Sensing TRAP regulatory networks dependent on l-tryptophan. (a) In the presence of l-tryptophan (open circles) TRAP protein (grey shaded circle) is able to bind trp leader mRNA (grey). The presence or absence of l-tryptophan and TRAP causes the sequestration or release of trp-mRNA and thus shifts the equilibrium either in favour of inactive iHP–TRAP or active rHP–TRAP ribozyme conformations. (b) iHP–TRAP ribozyme activity regulated by increasing TRAP protein concentrations.

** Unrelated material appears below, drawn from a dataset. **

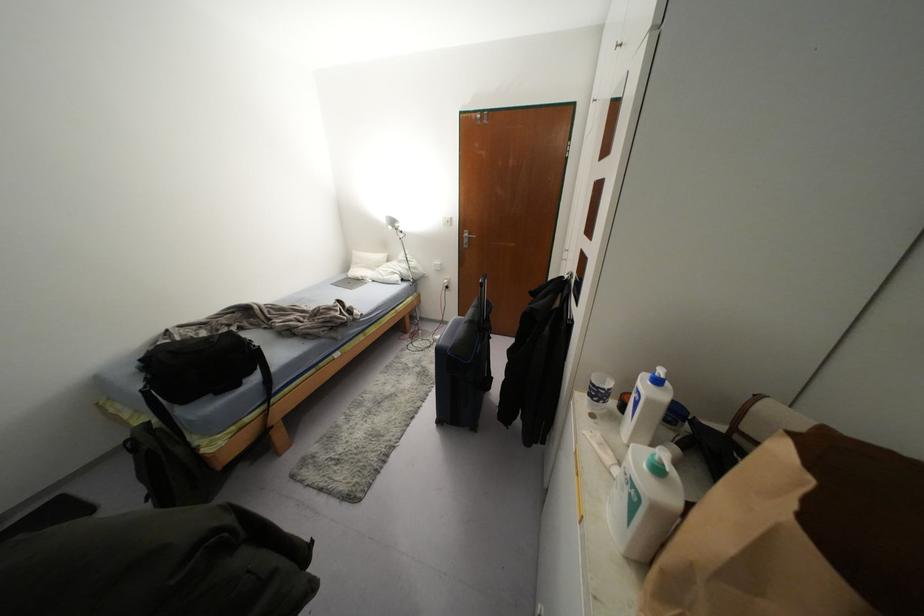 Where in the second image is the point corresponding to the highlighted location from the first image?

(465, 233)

Column 1, ribozyme alone; column 2, ribozyme/trp-mRNA (1 : 1); columns 3–7, ribozyme/trp-mRNA (1 : 1) with increasing concentrations of l-tryptophan-activated TRAP (10-1000 nM) (black bars). l-tryptophan concentration was 1.0 mM. The grey bars represent similar negative control experiments with 1.0 mM d-tryptophan. (c) Analogous to (b), but with the rHP–TRAP construct. Both ribozyme formats specifically respond to the interaction of l-tryptophan with the TRAP protein and the resulting formation of the TRAP/trp-mRNA complex. (d) l-tryptophan dependence of TRAP protein activation investigated using the iHP–TRAP ribozyme and a constant concentration of TRAP (1 μM). Assays were performed in the presence of l-tryptophan (black bars) or d-tryptophan (grey bars) at the indicated concentrations.